Here’s where the story ends for me. A full twenty-four hours after I had arrived back on U.S. soil, my parents dropped the bomb. They knew everything, or at least thought they did. They knew enough. I explained why I chose escorting. I’m twenty-one. I haven’t finished college yet. Tuition just went up another thousand dollars a semester, and my college fund will run out long before I graduate. Bills need to be paid. When my last car broke down in four different ways at once, my only saving grace was the money I had stockpiled for a new car.
Above all else, I didn’t and still don’t want to feel indebted to my parents. I cannot stand asking them for gas money, beer money, spending money, any kind of money. Despite telling me they’ll gladly help me out and then some, their actions always prove otherwise. My mother whines like a five-year-old when I tell her my boobs or my butt have surpassed my current wardrobe and I need new clothes. She huffs and puffs when my tuition needs to be paid, even though for the time being, the money for that has already been set aside. Not even by her, but by my grandfather. My dad gets cranky when I point out that my tires are bald or the house is nearly out of groceries. Every cent they give me feels as though there are enough strings attached to negate the money’s value.
In any event, I was given a choice. I could abandon my [admittedly stressful] way of life and stay at home, with mom and dad supposedly paying for everything, or I could do what I wanted to do and get the fuck out. Not just out of the house, but out of my family. Forever. My parents and grandparents were poised to write me out of their wills. My mother planned to cut off all contact between my sister and me. She even went so far as to say they would arrange a time when they were home to allow me to collect my things. It would be an eviction from my entire life.
I chose my family. I am still hurt and angry, but I’m able to face my parents now without wanting to scream most of the time. No one else in my family has mentioned the situation, and I’m grateful to them. As for the future of the blog, I don’t know where it will go. I’ll continue writing here and there until they get rid of me. I assume it’s difficult to find escorts willing and able to write about their exploits. Perhaps I’m wrong.
I’m almost certain one or both of my parents now monitor this blog, so I’ll go ahead and ask what’s been on my mind for days: Was it worth it? Was all the pain and anger and confusion worth satisfying your curiosity about my life outside the family?
Are you happier knowing?
I’m a big fan of your blog. I think many escorts paint a very glamourous picture of their profession but you really bring it down to earth and drill into it. Sorry to hear about your family troubles. Does this mean you’re retiring?
That sounds about right. Maybe I’m totally off-base as I don’t really know you, but I get the feeling you’re relieved.

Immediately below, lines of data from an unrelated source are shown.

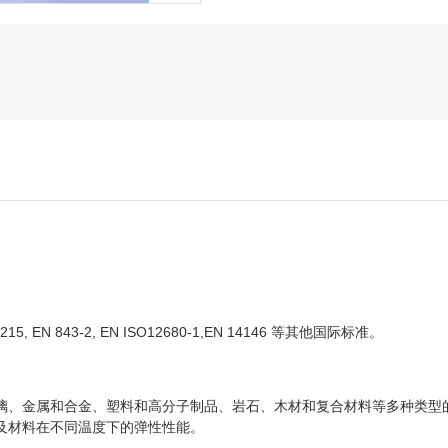
C215, EN 843-2, EN ISO12680-1,EN 14146 等其他国际标准。
璃、金属和合金、塑料和高分子制品、岩石、木材和复合材料等多种类型
及材料在不同温度下的弹性性能。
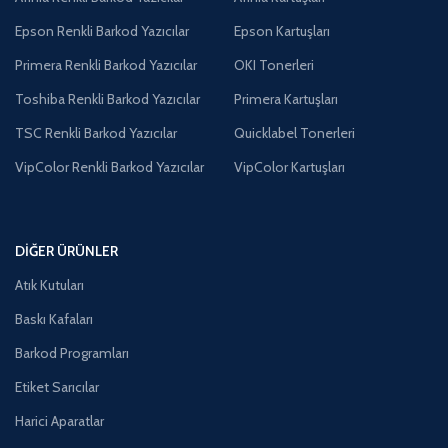
Epson Renkli Barkod Yazıcılar
Epson Kartuşları
Primera Renkli Barkod Yazıcılar
OKI Tonerleri
Toshiba Renkli Barkod Yazıcılar
Primera Kartuşları
TSC Renkli Barkod Yazıcılar
Quicklabel Tonerleri
VipColor Renkli Barkod Yazıcılar
VipColor Kartuşları
DIĞER ÜRÜNLER
Atık Kutuları
Baskı Kafaları
Barkod Programları
Etiket Sarıcılar
Harici Aparatlar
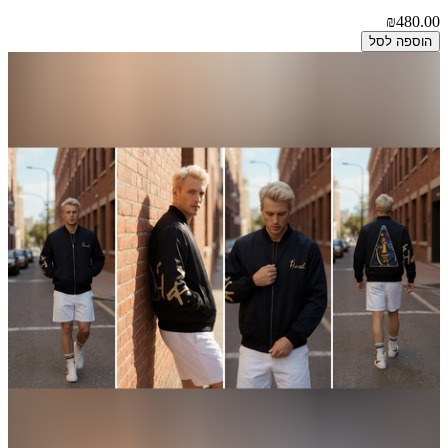
₪480.00
הוספה לסל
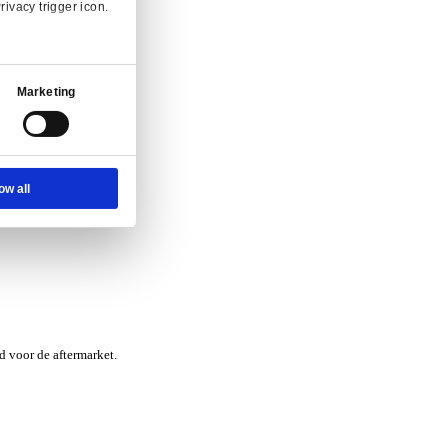
nvraag.
Ad Settings
About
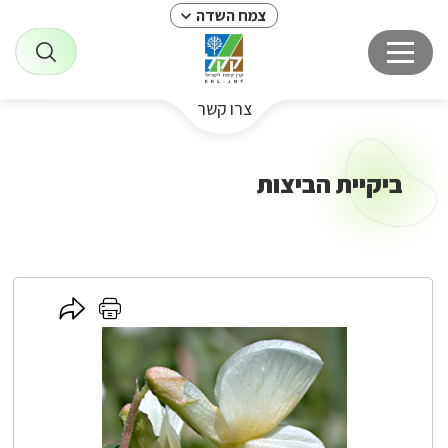
צמח השדה
צרו קשר
ביקיית הביצות
לחץ
לחץ
כאן
כאן
לשיתוף
להדפסה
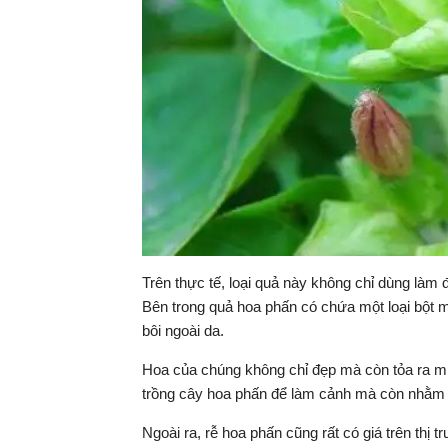
Trên thực tế, loại quả này không chỉ dùng làm
Bên trong quả hoa phấn có chứa một loại bột m
bôi ngoài da.
Hoa của chúng không chỉ đẹp mà còn tỏa ra mù
trồng cây hoa phấn để làm cảnh mà còn nhằm 
Ngoài ra, rễ hoa phấn cũng rất có giá trên thị t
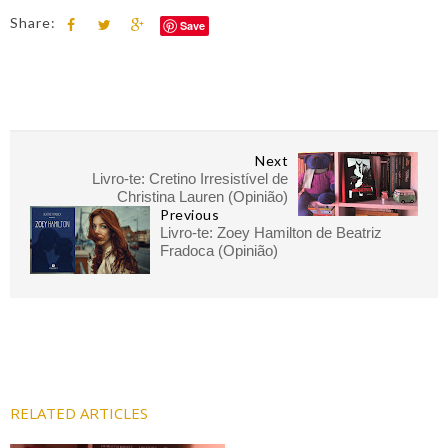
Share:
Save
Next
Livro-te: Cretino Irresistível de
Christina Lauren (Opinião)
Previous
Livro-te: Zoey Hamilton de Beatriz
Fradoca (Opinião)
RELATED ARTICLES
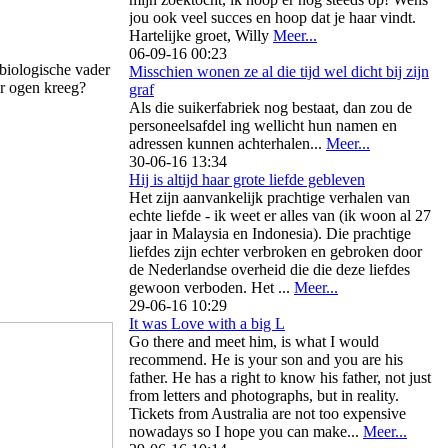
jou ook veel succes en hoop dat je haar vindt.
Hartelijke groet, Willy
Meer...
06-09-16 00:23
 biologische vader
Misschien wonen ze al die tijd wel dicht bij zijn
er ogen kreeg?
graf
Als die suikerfabriek nog bestaat, dan zou de
personeelsafdel ing wellicht hun namen en
adressen kunnen achterhalen...
Meer...
30-06-16 13:34
Hij is altijd haar grote liefde gebleven
Het zijn aanvankelijk prachtige verhalen van
echte liefde - ik weet er alles van (ik woon al 27
jaar in Malaysia en Indonesia). Die prachtige
liefdes zijn echter verbroken en gebroken door
de Nederlandse overheid die die deze liefdes
gewoon verboden. Het ...
Meer...
29-06-16 10:29
It was Love with a big L
Go there and meet him, is what I would
recommend. He is your son and you are his
father. He has a right to know his father, not just
from letters and photographs, but in reality.
Tickets from Australia are not too expensive
nowadays so I hope you can make...
Meer...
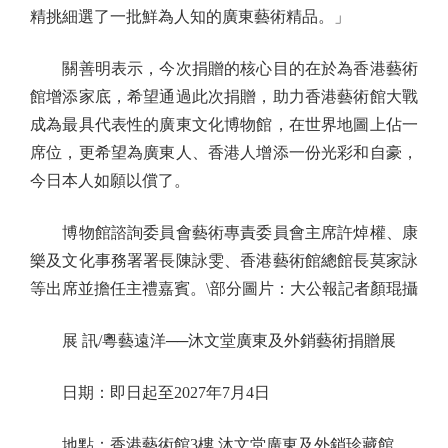
精挑細選了一批鮮為人知的廣東藝術精品。」
關善明表示，今次捐贈的核心目的在於為香港藝術
館增添家底，希望通過此次捐贈，助力香港藝術館大戰
成為最具代表性的廣東文化博物館，在世界地圖上佔一
席位，更希望為廣東人、香港人增添一份光彩和自豪，
今日本人如願以償了。
博物館諮詢委員會藝術專責委員會主席許焯權、康
樂及文化事務署署長陳詠雯、香港藝術館總館長莫家詠
等出席並擔任主禮嘉賓。\部分圖片：大公報記者顏琨攝
展 訊/粵藝遠洋──沐文堂廣東及外銷藝術捐贈展
日期：即日起至2027年7月4日
地點：香港藝術館3樓 沐文堂廣東及外銷珍藏館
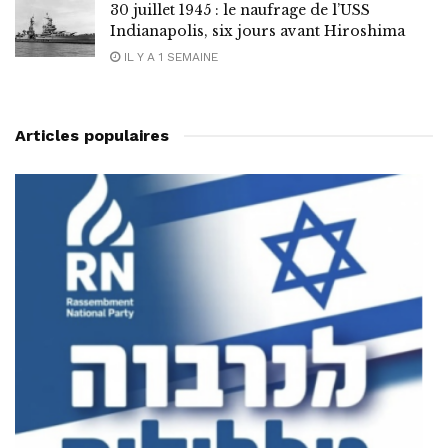
30 juillet 1945 : le naufrage de l’USS
Indianapolis, six jours avant Hiroshima
IL Y A 1 SEMAINE
Articles populaires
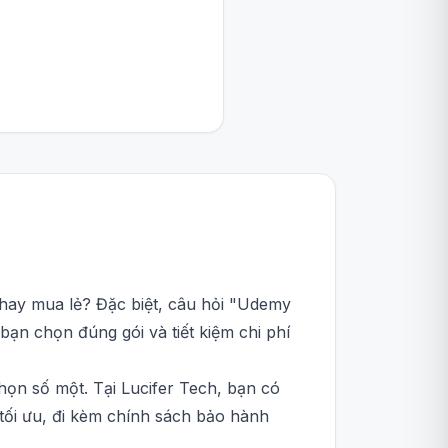
 hay mua lẻ? Đặc biệt, câu hỏi "Udemy
 bạn chọn đúng gói và tiết kiệm chi phí
họn số một. Tại Lucifer Tech, bạn có
tối ưu, đi kèm chính sách bảo hành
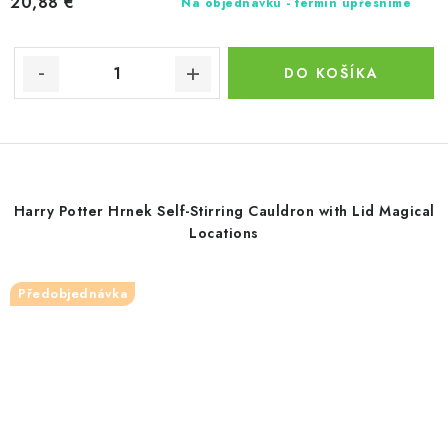
20,88 €
Na objednávku - termín upřesníme
DO KOŠÍKA
Harry Potter Hrnek Self-Stirring Cauldron with Lid Magical
Locations
Předobjednávka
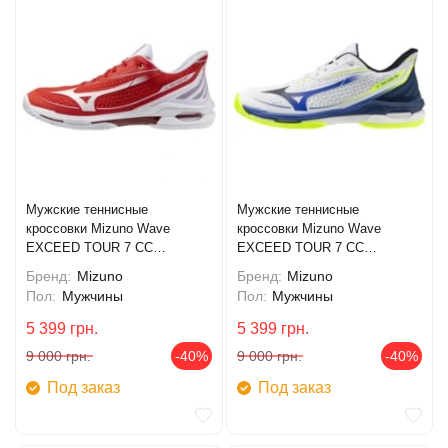
Мужские теннисные
Мужские теннисные
кроссовки Mizuno Wave
кроссовки Mizuno Wave
EXCEED TOUR 7 CC
EXCEED TOUR 7 CC
(61GC267562)
(61GC267520)
Бренд:
Mizuno
Бренд:
Mizuno
Пол:
Мужчины
Пол:
Мужчины
5 399
грн.
5 399
грн.
9 000
грн.
-40%
9 000
грн.
-40%
Под заказ
Под заказ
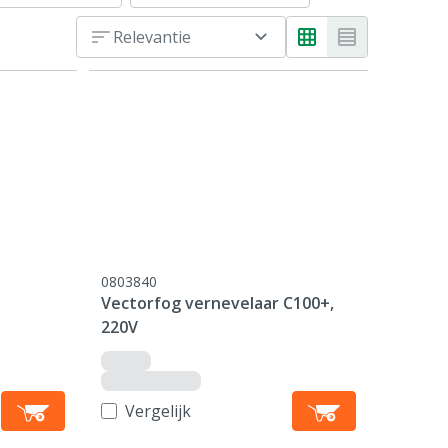
Relevantie
0803840
Vectorfog vernevelaar C100+,
220V
Vergelijk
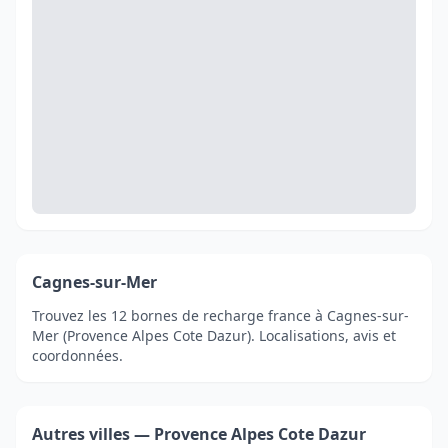
Cagnes-sur-Mer
Trouvez les 12 bornes de recharge france à Cagnes-sur-
Mer (Provence Alpes Cote Dazur). Localisations, avis et
coordonnées.
Autres villes — Provence Alpes Cote Dazur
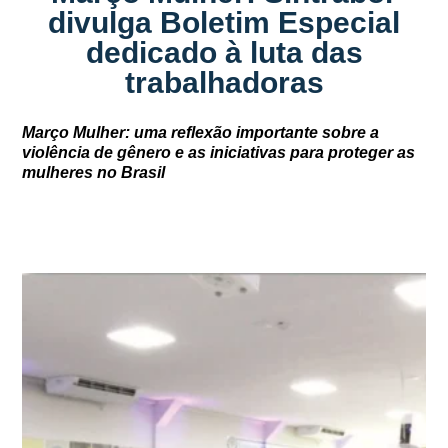
divulga Boletim Especial
dedicado à luta das
trabalhadoras
Março Mulher: uma reflexão importante sobre a
violência de gênero e as iniciativas para proteger as
mulheres no Brasil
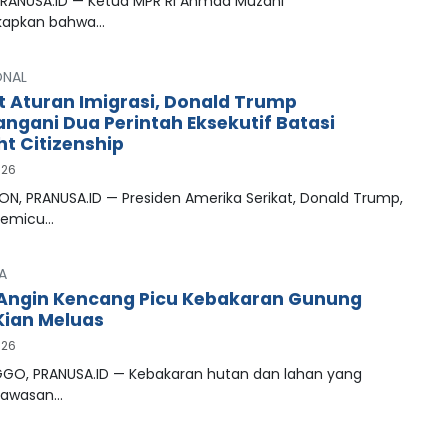
PRANUSA.ID — Ketua MPR RI Ahmad Muzani
apkan bahwa…
ONAL
t Aturan Imigrasi, Donald Trump
ngani Dua Perintah Eksekutif Batasi
ht Citizenship
026
N, PRANUSA.ID — Presiden Amerika Serikat, Donald Trump,
memicu…
A
Angin Kencang Picu Kebakaran Gunung
ian Meluas
026
GO, PRANUSA.ID — Kebakaran hutan dan lahan yang
kawasan…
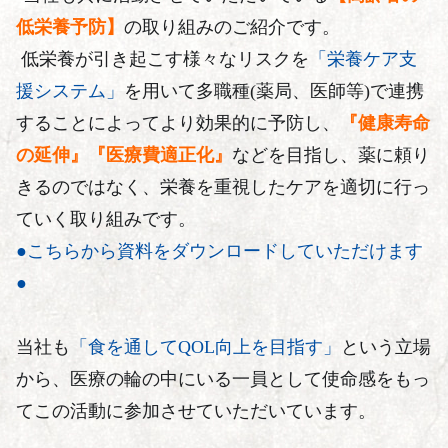
低栄養予防】
の取り組みのご紹介です。
 低栄養が引き起こす様々なリスクを
「栄養ケア支
援システム」
を用いて多職種(薬局、医師等)で連携
することによってより効果的に予防し、
『健康寿命
の延伸』『医療費適正化』
などを目指し、薬に頼り
きるのではなく、栄養を重視したケアを適切に行っ
ていく取り組みです。
●こちらから資料をダウンロードしていただけます
●
当社も
「食を通してQOL向上を目指す」
という立場
から、医療の輪の中にいる一員として使命感をもっ
てこの活動に参加させていただいています。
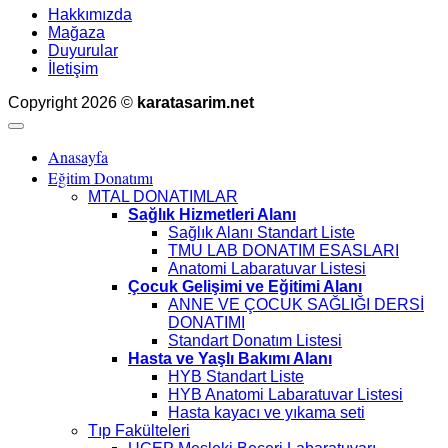
Hakkımızda
Mağaza
Duyurular
İletişim
Copyright 2026 ©
karatasarim.net
Anasayfa
Eğitim Donatımı
MTAL DONATIMLAR
Sağlık Hizmetleri Alanı
Sağlık Alanı Standart Liste
TMU LAB DONATIM ESASLARI
Anatomi Labaratuvar Listesi
Çocuk Gelişimi ve Eğitimi Alanı
ANNE VE ÇOCUK SAĞLIĞI DERSİ
DONATIMI
Standart Donatım Listesi
Hasta ve Yaşlı Bakımı Alanı
HYB Standart Liste
HYB Anatomi Labaratuvar Listesi
Hasta kayacı ve yıkama seti
Tıp Fakülteleri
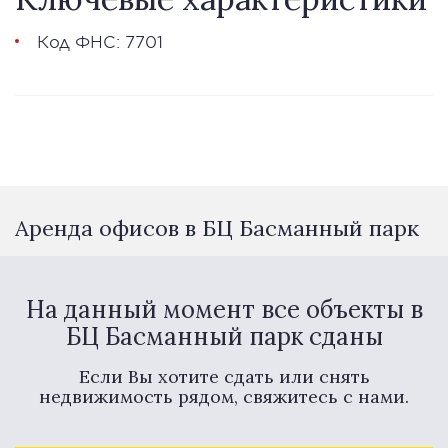
Код ФНС: 7701
Аренда офисов в БЦ Басманный парк
На данный момент все объекты в
БЦ Басманный парк сданы
Если Вы хотите сдать или снять
недвижимость рядом, свяжитесь с нами.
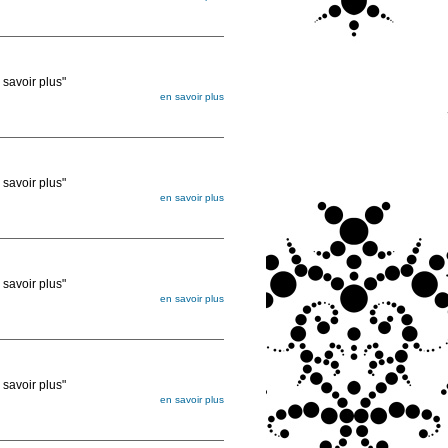
égée. Lorsque vous les commandez, elles
ée
voir plus"
en savoir plus
égée. Lorsque vous les commandez, elles
ée
voir plus"
en savoir plus
égée. Lorsque vous les commandez, elles
ée
voir plus"
en savoir plus
égée. Lorsque vous les commandez, elles
ée
voir plus"
en savoir plus
égée. Lorsque vous les commandez, elles
ée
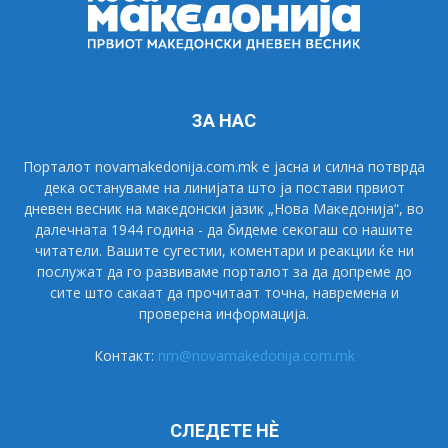
ЗА НАС
Порталот novamakedonija.com.mk е јасна и силна потврда
дека остануваме на линијата што ја постави првиот
дневен весник на македонски јазик „Нова Македонија“, во
далечната 1944 година - да бидеме секогаш со нашите
читатели. Вашите сугестии, коментари и реакции ќе ни
послужат да го развиваме порталот за да допреме до
сите што сакаат да прочитаат точна, навремена и
проверена информација.
Контакт:
nm@novamakedonija.com.mk
СЛЕДЕТЕ НÈ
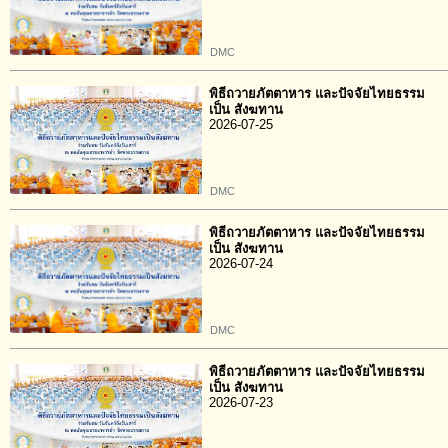
DMC
พิธีถวายภัตตาหาร และปัจจัยไทยธรรม
เป็น สังฆทาน
2026-07-25
DMC
พิธีถวายภัตตาหาร และปัจจัยไทยธรรม
เป็น สังฆทาน
2026-07-24
DMC
พิธีถวายภัตตาหาร และปัจจัยไทยธรรม
เป็น สังฆทาน
2026-07-23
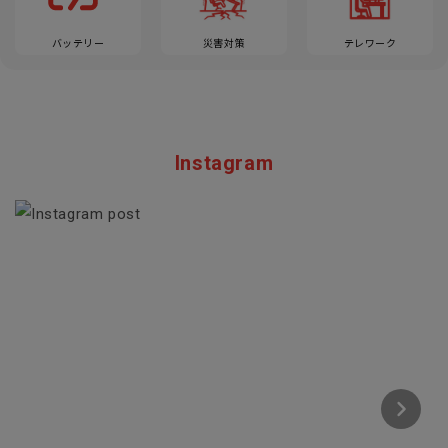
バッテリー
災害対策
テレワーク
Instagram
Section description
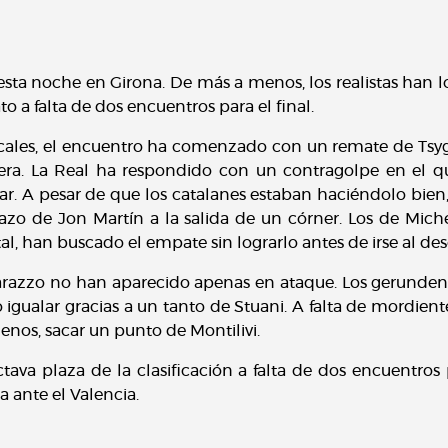
sta noche en Girona. De más a menos, los realistas han l
 a falta de dos encuentros para el final.
cales, el encuentro ha comenzado con un remate de Tsyg
a. La Real ha respondido con un contragolpe en el que
ar. A pesar de que los catalanes estaban haciéndolo bien,
zo de Jon Martín a la salida de un córner. Los de Mi
tal, han buscado el empate sin lograrlo antes de irse al de
arazzo no han aparecido apenas en ataque. Los gerunden
 igualar gracias a un tanto de Stuani. A falta de mordient
enos, sacar un punto de Montilivi.
octava plaza de la clasificación a falta de dos encuentros
 ante el Valencia.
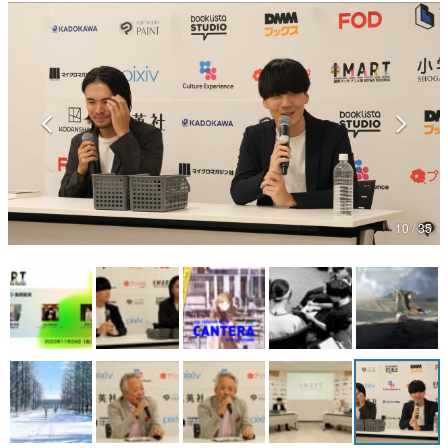
マンガ
女性向け
アプリレビュー
その他
電ファミニコゲーマーとは？
10 / 35
運営：株式会社マレ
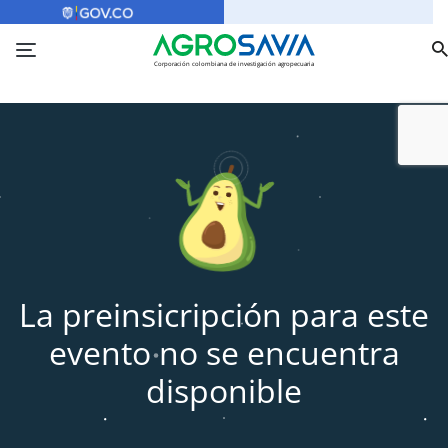
¿Sabes que es GOV.CO? Conócelo aquí
Corporación colombiana de investigación agropecuaria
La preinsicripción para este
evento no se encuentra
disponible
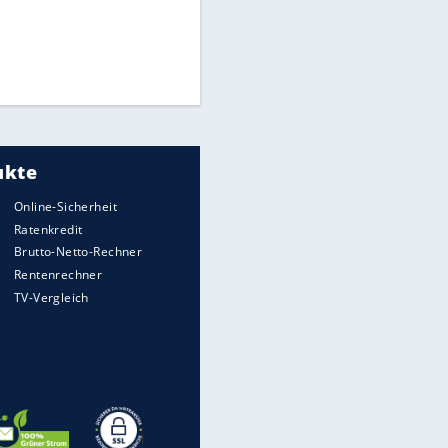
Times: Infantino bietet WM-
Finale für Unterstützung
Millionendeal perfekt:
Diomande wechselt nach
Madrid
FIFA stärkt Infantino - und holt
zum Rundumschlag aus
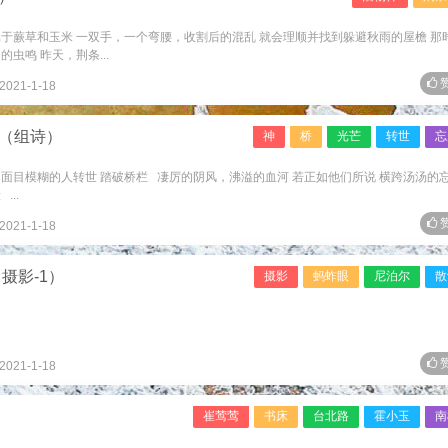
于蕨草和玉米 一双手，一个弯腰，收割后的混乱 就会理顺并找到躲避秋雨的屋檐 那
虫鸣 昨天，荆条...
赞
2021-1-18
芒（组诗）
神
桥
光芒
转世
忘
多面目模糊的人转世 踏破桥栏 凄厉的阴风，沸溢的血河 若正如他们所说 横跨汤汤的
..
赞
2021-1-18
摄影-1）
摄影
蚂蚱眼
尼泊尔
散
赞
2021-1-18
崔莺莺
书床
台北路
霍小玉
南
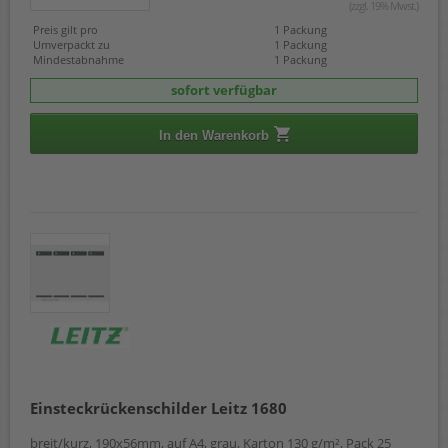
(zzgl. 19% Mwst.)
Preis gilt pro
1 Packung
Umverpackt zu
1 Packung
Mindestabnahme
1 Packung
sofort verfügbar
In den Warenkorb
Einsteckrückenschilder Leitz 1680
breit/kurz, 190x56mm, auf A4, grau, Karton 130 g/m², Pack 25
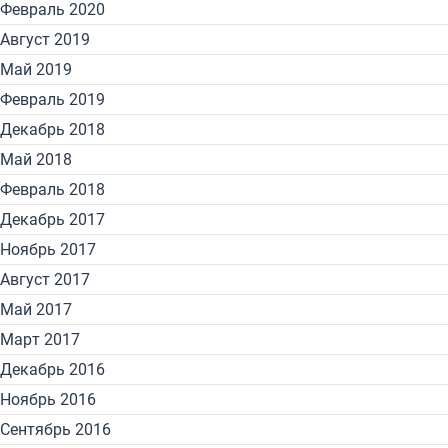
Февраль 2020
Август 2019
Май 2019
Февраль 2019
Декабрь 2018
Май 2018
Февраль 2018
Декабрь 2017
Ноябрь 2017
Август 2017
Май 2017
Март 2017
Декабрь 2016
Ноябрь 2016
Сентябрь 2016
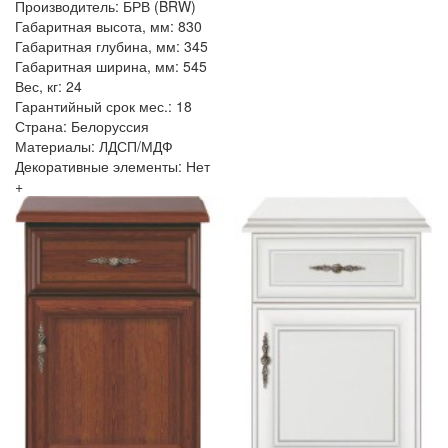
Производитель: БРВ (BRW)
Габаритная высота, мм: 830
Габаритная глубина, мм: 345
Габаритная ширина, мм: 545
Вес, кг: 24
Гарантийный срок мес.: 18
Страна: Белоруссия
Материалы: ЛДСП/МДФ
Декоративные элементы: Нет
+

Reading through your blog it’s fairly clear you weren’t comfortable with your choices anyway. It’s all well and good and empowering to declare that sex work is less degrading than working 12 hour shifts at banana republic getting shit on for $8/hour until you actually do it. Whether it’s your upbringing or how society demonizes the position, you still end up with a stress ulcer working 2 hours a day.
I hope everything works out for you, and that you keep writing– maybe a different topic, maybe not to pour out how shit your life is to anonymous internet people, but about something you actually enjoy and are passionate about. (Hopefully not your cats.) I’ve enjoyed your blog, and not due to prurient interest, although that is how I found it. Good luck.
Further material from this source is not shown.